I rarely helped to make the Sabbath meal, as such duties did not suit my nature. I was not a cook but a huntress. Because of this, I was often sent to find a chicken in the yard behind the kitchen house, a small building made of white stucco, separate from the main house to ensure that the heat of our cookery wouldn’t enter the rooms where we lived. I wore a black apron so that any blood I spilled wouldn’t show. With the heat of the day rich and hot on my skin, I looked forward to Friday afternoons, when I became a killer of chickens. I listened to the thrum of the bird’s heart and the beat of mine quicken together. I always said a prayer and called upon God’s grace, and then I was not afraid. I was practical, and I thought it important to teach myself to face whatever other girls feared most.

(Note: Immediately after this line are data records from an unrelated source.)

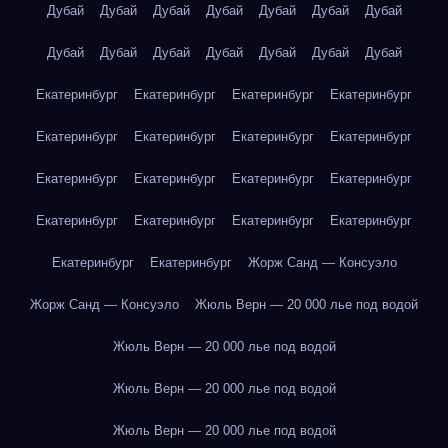
Дубай
Дубай
Дубай
Дубай
Дубай
Дубай
Дубай
Дубай
Дубай
Дубай
Дубай
Дубай
Дубай
Дубай
Екатеринбург
Екатеринбург
Екатеринбург
Екатеринбург
Екатеринбург
Екатеринбург
Екатеринбург
Екатеринбург
Екатеринбург
Екатеринбург
Екатеринбург
Екатеринбург
Екатеринбург
Екатеринбург
Екатеринбург
Екатеринбург
Екатеринбург
Екатеринбург
Жорж Санд — Консуэло
Жорж Санд — Консуэло
Жюль Верн — 20 000 лье под водой
Жюль Верн — 20 000 лье под водой
Жюль Верн — 20 000 лье под водой
Жюль Верн — 20 000 лье под водой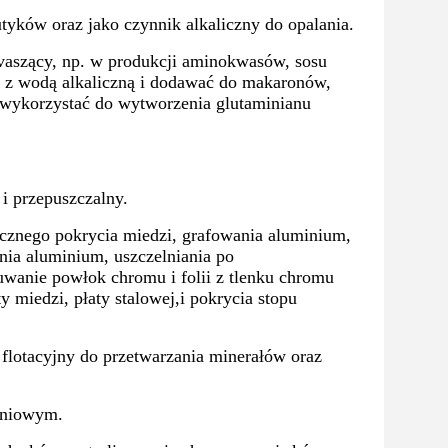
tyków oraz jako czynnik alkaliczny do opalania.
vaszący, np. w produkcji aminokwasów, sosu
ć z wodą alkaliczną i dodawać do makaronów,
 wykorzystać do wytworzenia glutaminianu
 przepuszczalny.
cznego pokrycia miedzi, grafowania aluminium,
nia aluminium, uszczelniania po
uwanie powłok chromu i folii z tlenku chromu
y miedzi, płaty stalowej,i pokrycia stopu
flotacyjny do przetwarzania minerałów oraz
eniowym.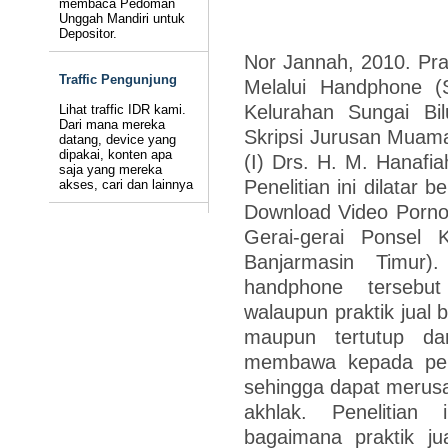
membaca Pedoman
Unggah Mandiri untuk
Depositor.
Nor Jannah, 2010. Pra
Traffic Pengunjung
Melalui Handphone (S
Kelurahan Sungai Bi
Lihat traffic IDR kami.
Dari mana mereka
Skripsi Jurusan Muama
datang, device yang
dipakai, konten apa
(I) Drs. H. M. Hanafi
saja yang mereka
Penelitian ini dilatar 
akses, cari dan lainnya
Download Video Porno
Gerai-gerai Ponsel 
Banjarmasin Timur)
handphone tersebut 
walaupun praktik jual 
maupun tertutup da
membawa kepada per
sehingga dapat merus
akhlak. Penelitian
bagaimana praktik ju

I stared at the clucking birds until they quieted, for they were easily calmed. Then I chose one, wrapped it in a cloth, and took its life before bringing it into the kitchen so that Adelle could pluck its feathers. In return I was given a plate of ripe sapodilla fruits, which tasted like caramel. These small egg-shaped fruits were my favorite treats; as I ate I imagined they were sweets from a shop in Paris rather than hard-shelled fruits fallen from a tree.
I couldn’t remember a time when Adelle didn’t work for us and I did not spend my days with her daughter. Jestine had her mother’s brown skin but gray, nearly silver eyes, as if she were related to those incandescent first people who had come here to bring light from the moon. She and I did everything together. We often helped Adelle, who was the best cook on the island. Other than the library, the outdoor kitchen where Adelle worked was my favorite place. Our dinners contained my family’s recipes for stews and soups from the old world, but Adelle added lime juice, papaya, banana, rosemary, all ingredients from our garden. When my mother was not at home Adelle often made us a supper of rice and beans and fried conch meat that we first had to pound tender with a hammer. At lunch we had the local cornmeal porridge called fongee, which my family thought of as food for the poor. Best were the snacks Adelle made, a most delicious mixture of mango, tamarind, gooseberries, and sugar. Jestine and I ate this with our fingers, in heaven to have something my mother would never have allowed to be served at our table, eating in a way that would have made her call us pigs.
Some people suggested that Jestine’s father was a man in our congregation. No one would say who he might be, but I thought he must be rich. Adelle was a servant, but she had money enough to live in her own house near the harbor. Jestine’s father had not made himself present. Jestine had never met him and didn’t know his name. “It’s better that way,” Adelle had told her. “You can’t betray what you don’t know.”
Jestine accepted her mother’s advice, but I was too curious to be satisfied. I peered into the faces of men in our congregation, looking for features that resembled Jestine’s. I was certain that she belonged to my people, and was therefore my sister, as I was hers.
The cottage where Jestine and Adelle lived was set on stilts; even if the floodwater was high enough to surround it, the house and its contents and those who lived inside would be safe. You had to jump puddles on the path if you wanted to pay a visit, and sometimes there were starfish in those puddles, stranded until the next high tide. The wide porch was constructed from wooden slats, and it was possible to look right through into the blue sea. Some of Adelle’s furniture was fashioned of local mahogany, upholstered with leather and mohair seats; other pieces, a carved bureau for instance, had been imported from France. There was a lace runner on the tabletop, and kerosene lamps lit the sitting room; at night her whole house was like a lantern, a beacon on the shore.